• **Assignment**:
Extract each line of the records below that contains the word "Jorge".

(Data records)
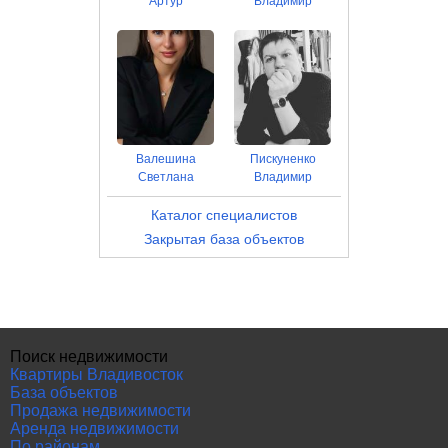
Артур
Владимир
Валешина
Пискуненко
Светлана
Владимир
Каталог специалистов
Закрытая база объектов
Поиск недвижимости
Квартиры Владивосток
База объектов
Продажа недвижимости
Аренда недвижимости
По районам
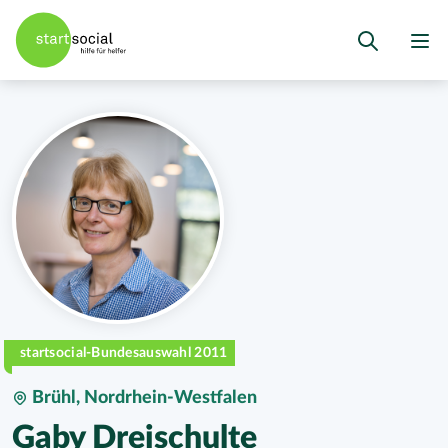
startsocial-Bundesauswahl 2011
Brühl, Nordrhein-Westfalen
Gaby Dreischulte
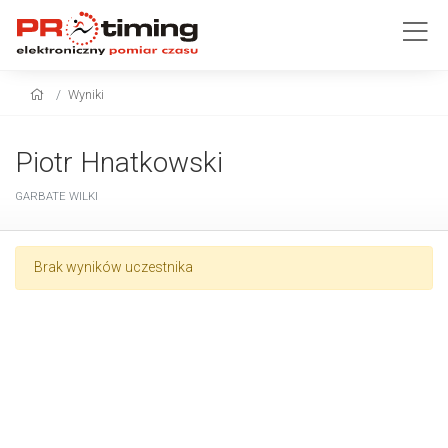
Wyniki
Piotr Hnatkowski
GARBATE WILKI
Brak wyników uczestnika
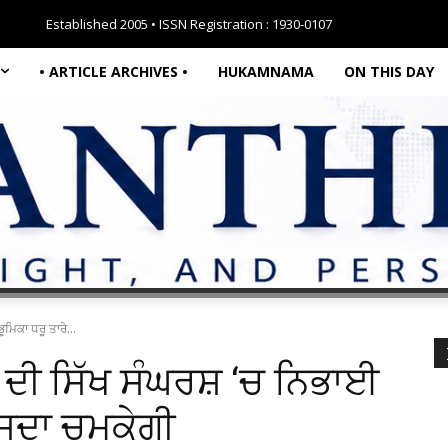
Established 2005 • ISSN Registration : 1930-0107
• ARTICLE ARCHIVES •
HUKAMNAMA
ON THIS DAY
ਮਿਕਾ ਧਰੂ ਤਾਰੇ...
 ਦੀ ਸਿੱਖ ਸੰਘਰਸ਼ ‘ਚ ਨਿਭਾਈ
ਗ ਸਦਾ ਚਮਕੇਗੀ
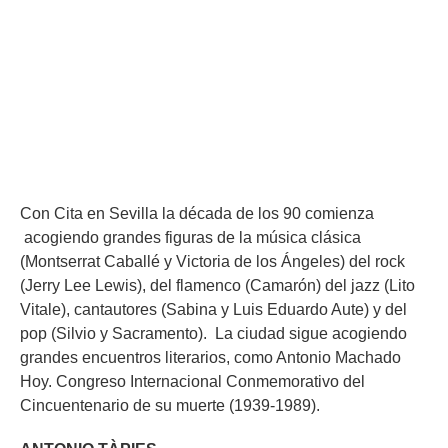
Con Cita en Sevilla la década de los 90 comienza
acogiendo grandes figuras de la música clásica
(Montserrat Caballé y Victoria de los Ángeles) del rock
(Jerry Lee Lewis), del flamenco (Camarón) del jazz (Lito
Vitale), cantautores (Sabina y Luis Eduardo Aute) y del
pop (Silvio y Sacramento). La ciudad sigue acogiendo
grandes encuentros literarios, como
Antonio Machado
Hoy. Congreso Internacional Conmemorativo del
Cincuentenario de su muerte (1939-1989).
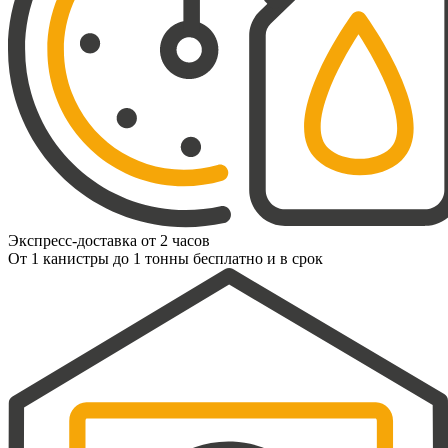
Экспресс-доставка от 2 часов
От 1 канистры до 1 тонны бесплатно и в срок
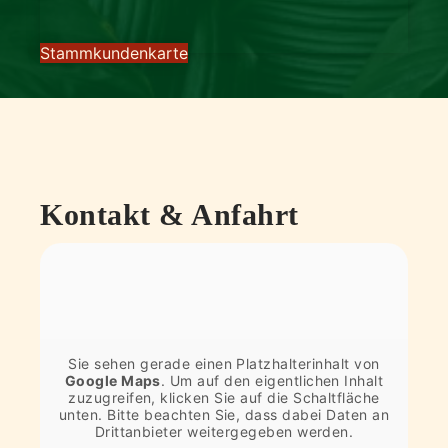
Stammkundenkarte
Kontakt & Anfahrt
Sie sehen gerade einen Platzhalterinhalt von
Google Maps
. Um auf den eigentlichen Inhalt
zuzugreifen, klicken Sie auf die Schaltfläche
unten. Bitte beachten Sie, dass dabei Daten an
Drittanbieter weitergegeben werden.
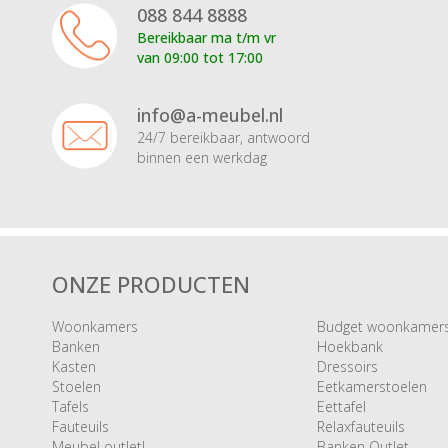
088 844 8888
Bereikbaar ma t/m vr
van 09:00 tot 17:00
info@a-meubel.nl
24/7 bereikbaar, antwoord
binnen een werkdag
ONZE PRODUCTEN
Woonkamers
Budget woonkamer
Banken
Hoekbank
Kasten
Dressoirs
Stoelen
Eetkamerstoelen
Tafels
Eettafel
Fauteuils
Relaxfauteuils
Meubel outlet!
Banken Outlet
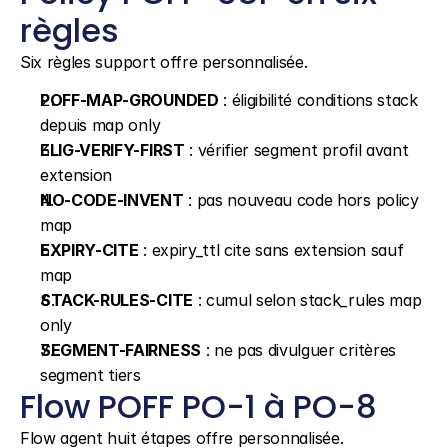
règles
Six règles support offre personnalisée.
POFF-MAP-GROUNDED
 : éligibilité conditions stack 
depuis map only
ELIG-VERIFY-FIRST
 : vérifier segment profil avant 
extension
NO-CODE-INVENT
 : pas nouveau code hors policy 
map
EXPIRY-CITE
 : expiry_ttl cite sans extension sauf 
map
STACK-RULES-CITE
 : cumul selon stack_rules map 
only
SEGMENT-FAIRNESS
 : ne pas divulguer critères 
segment tiers
Flow POFF PO-1 à PO-8
Flow agent huit étapes offre personnalisée.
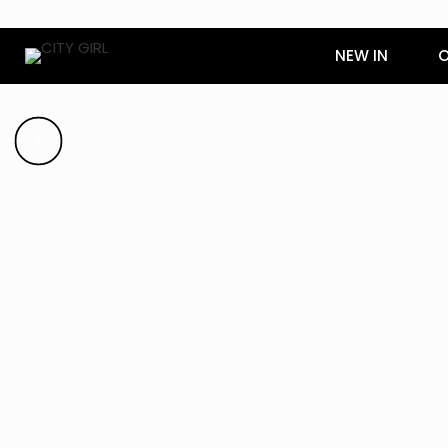
NEW IN
O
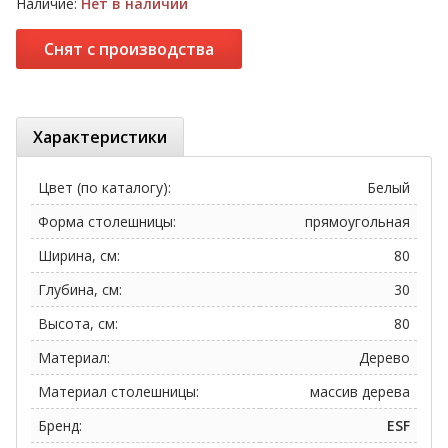
Наличие:
Нет в наличии
Снят с производства
Характеристики
Цвет (по каталогу):
Белый
Форма столешницы:
прямоугольная
Ширина, см:
80
Глубина, см:
30
Высота, см:
80
Материал:
Дерево
Материал столешницы:
массив дерева
Бренд:
ESF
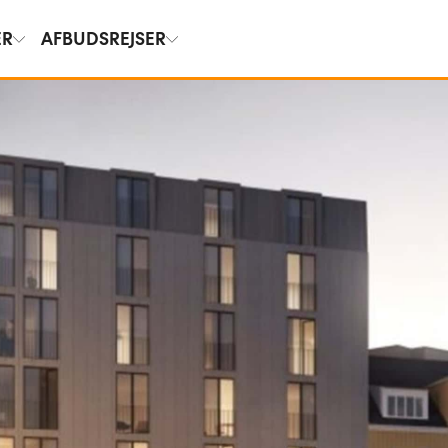
ER
AFBUDSREJSER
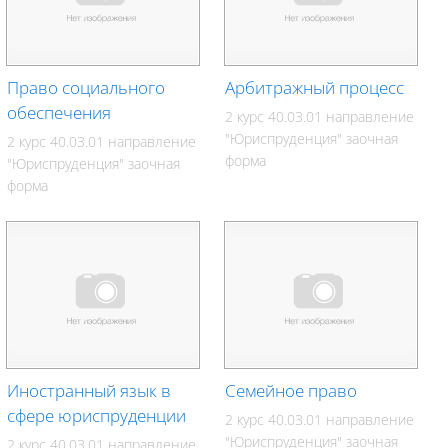
Право социального
Арбитражный процесс
обеспечения
2 курс 40.03.01 направление
"Юриспруденция" заочная
2 курс 40.03.01 направление
форма
"Юриспруденция" заочная
форма
Иностранный язык в
Семейное право
сфере юриспруденции
2 курс 40.03.01 направление
"Юриспруденция" заочная
2 курс 40.03.01 направление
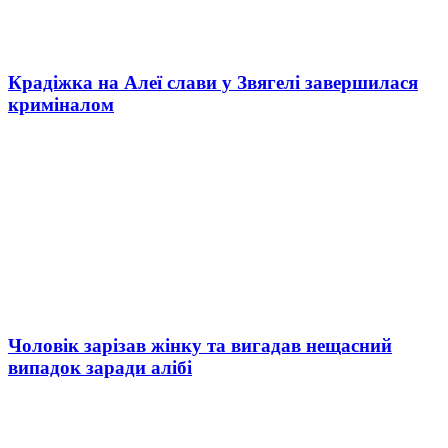
Крадіжка на Алеї слави у Звягелі завершилася
криміналом
Чоловік зарізав жінку та вигадав нещасний
випадок заради алібі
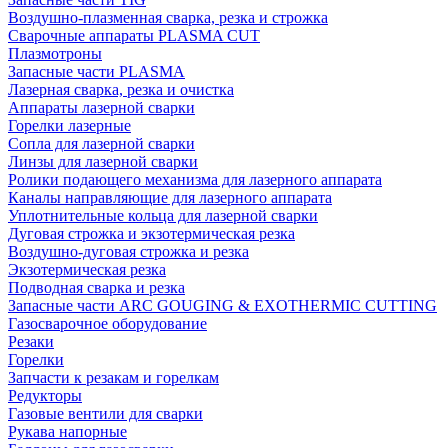
Воздушно-плазменная сварка, резка и строжка
Сварочные аппараты PLASMA CUT
Плазмотроны
Запасные части PLASMA
Лазерная сварка, резка и очистка
Аппараты лазерной сварки
Горелки лазерные
Сопла для лазерной сварки
Линзы для лазерной сварки
Ролики подающего механизма для лазерного аппарата
Каналы направляющие для лазерного аппарата
Уплотнительные кольца для лазерной сварки
Дуговая строжка и экзотермическая резка
Воздушно-дуговая строжка и резка
Экзотермическая резка
Подводная сварка и резка
Запасные части ARC GOUGING & EXOTHERMIC CUTTING
Газосварочное оборудование
Резаки
Горелки
Запчасти к резакам и горелкам
Редукторы
Газовые вентили для сварки
Рукава напорные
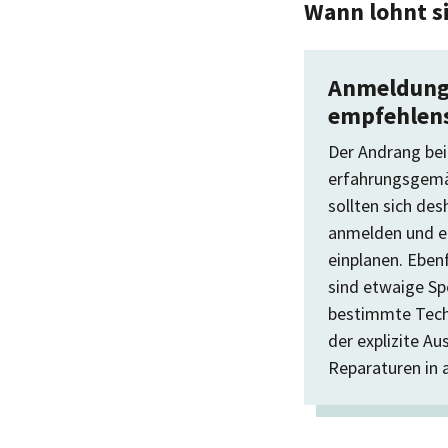
Wann lohnt s
Anmeldun
empfehlen
Der Andrang bei
erfahrungsgemäß
sollten sich des
anmelden und e
einplanen. Ebenf
sind etwaige Sp
bestimmte Tech
der explizite Au
Reparaturen in 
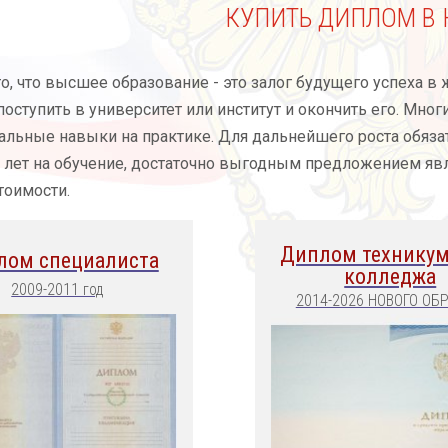
КУПИТЬ ДИПЛОМ В 
то, что высшее образование - это залог будущего успеха в
 поступить в университет или институт и окончить его. Мно
льные навыки на практике. Для дальнейшего роста обязат
ь лет на обучение, достаточно выгодным предложением яв
тоимости.
Диплом техникум
лом специалиста
колледжа
2009-2011 год
2014-2026 НОВОГО ОБ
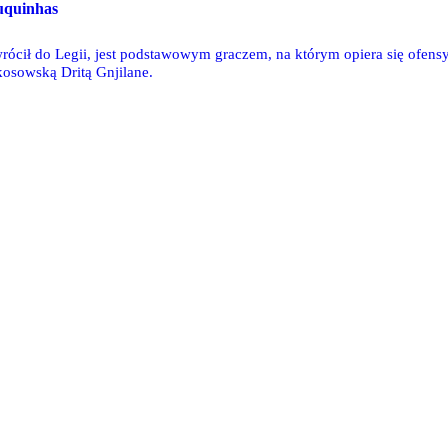
uquinhas
ócił do Legii, jest podstawowym graczem, na którym opiera się ofen
osowską Dritą Gnjilane.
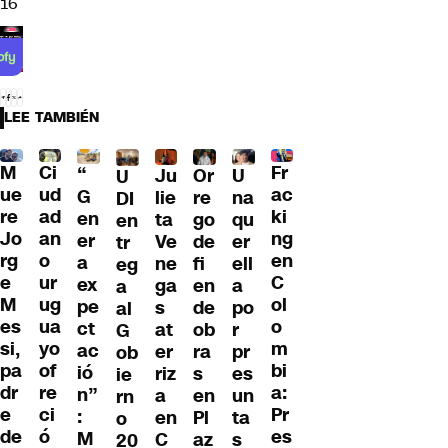
16
LEE TAMBIÉN
M
Ci
Fr
“
Ju
Or
U
U
ue
ud
ac
G
lie
re
na
DI
re
ad
ki
en
ta
go
qu
en
Jo
an
ng
er
Ve
de
er
tr
rg
o
en
a
ne
fi
ell
eg
e
ur
C
ex
ga
en
a
a
M
ug
ol
pe
s
de
po
al
es
ua
o
ct
at
ob
r
G
si,
yo
m
ac
er
ra
pr
ob
pa
of
bi
ió
riz
s
es
ie
dr
re
a:
n”
a
en
un
rn
e
ci
Pr
:
en
Pl
ta
o
de
ó
es
M
C
az
s
20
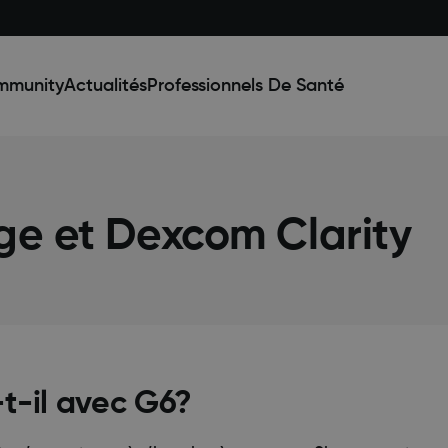
mmunity
Actualités
Professionnels De Santé
ge et Dexcom Clarity
t-il avec G6?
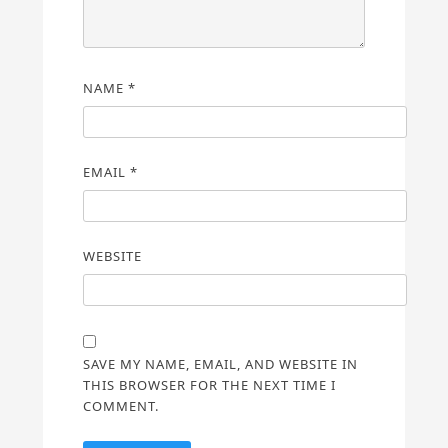
NAME
*
EMAIL
*
WEBSITE
SAVE MY NAME, EMAIL, AND WEBSITE IN
THIS BROWSER FOR THE NEXT TIME I
COMMENT.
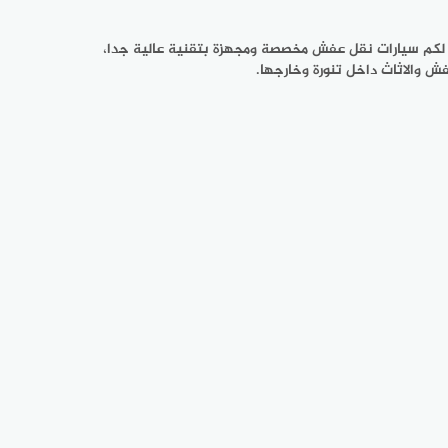
ر لكم سيارات نقل عفش مخصصة ومجهزة بتقنية عالية جدا،
ش والاثاث داخل تنورة وخارجها.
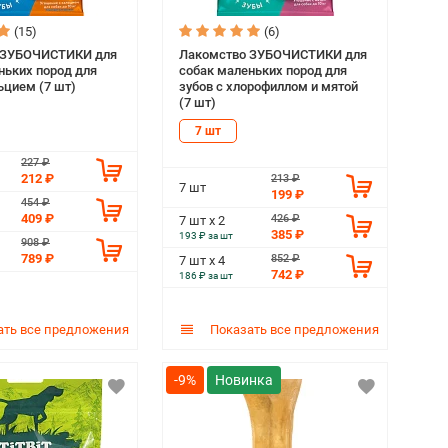
(15)
(6)
 ЗУБОЧИСТИКИ для
Лакомство ЗУБОЧИСТИКИ для
ньких пород для
собак маленьких пород для
ьцием (7 шт)
зубов с хлорофиллом и мятой
(7 шт)
7 шт
227 ₽
212 ₽
213 ₽
7 шт
199 ₽
454 ₽
409 ₽
426 ₽
7 шт х 2
385 ₽
193 ₽ за шт
908 ₽
789 ₽
852 ₽
7 шт х 4
742 ₽
186 ₽ за шт
ть все предложения
Показать все предложения
-9%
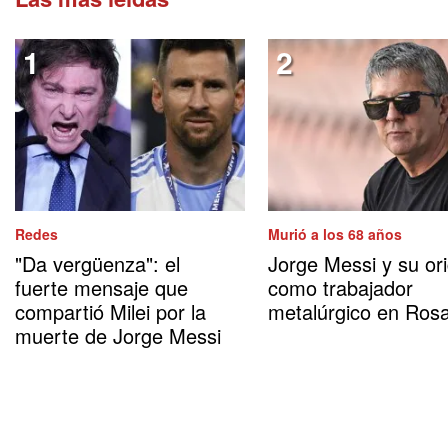
Redes
Murió a los 68 años
"Da vergüenza": el
Jorge Messi y su or
fuerte mensaje que
como trabajador
compartió Milei por la
metalúrgico en Rosa
muerte de Jorge Messi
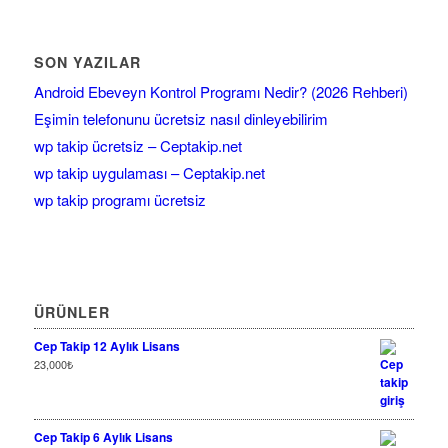
SON YAZILAR
Android Ebeveyn Kontrol Programı Nedir? (2026 Rehberi)
Eşimin telefonunu ücretsiz nasıl dinleyebilirim
wp takip ücretsiz – Ceptakip.net
wp takip uygulaması – Ceptakip.net
wp takip programı ücretsiz
ÜRÜNLER
Cep Takip 12 Aylık Lisans
23,000
₺
Cep Takip 6 Aylık Lisans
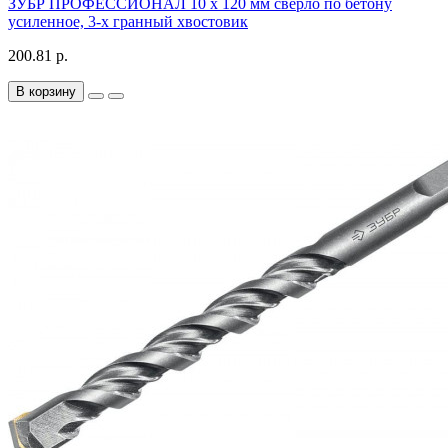
ЗУБР ПРОФЕССИОНАЛ 10 x 120 мм сверло по бетону
усиленное, 3-х гранный хвостовик
200.81 р.
В корзину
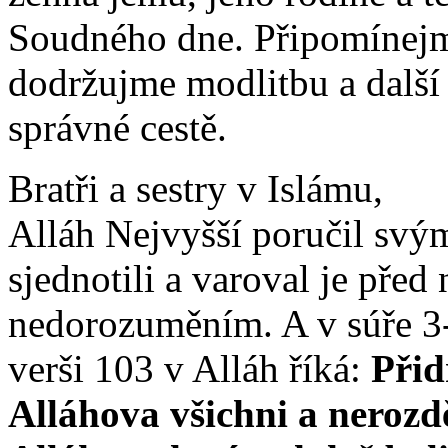
Soudného dne. Připomínejme
dodržujme modlitbu a další 
správné cestě.
Bratři a sestry v Islámu,
Alláh Nejvyšší poručil svým
sjednotili a varoval je před
nedorozuměním. A v súře 3
verši 103 v Alláh říká:
Přid
Alláhova všichni a nerozd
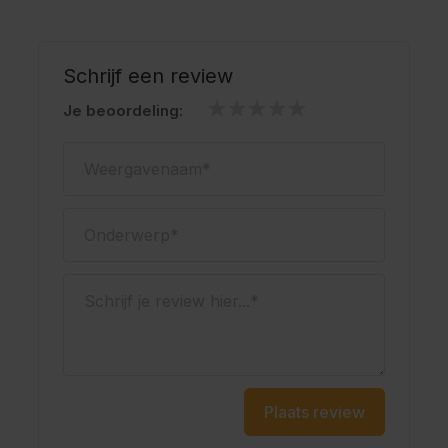
Schrijf een review
Je beoordeling:
Weergavenaam
Onderwerp
Schrijf je review hier...
Plaats review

• **Answer to the exercise**:
Jorge Messi y su or
muerte de Jorge Messi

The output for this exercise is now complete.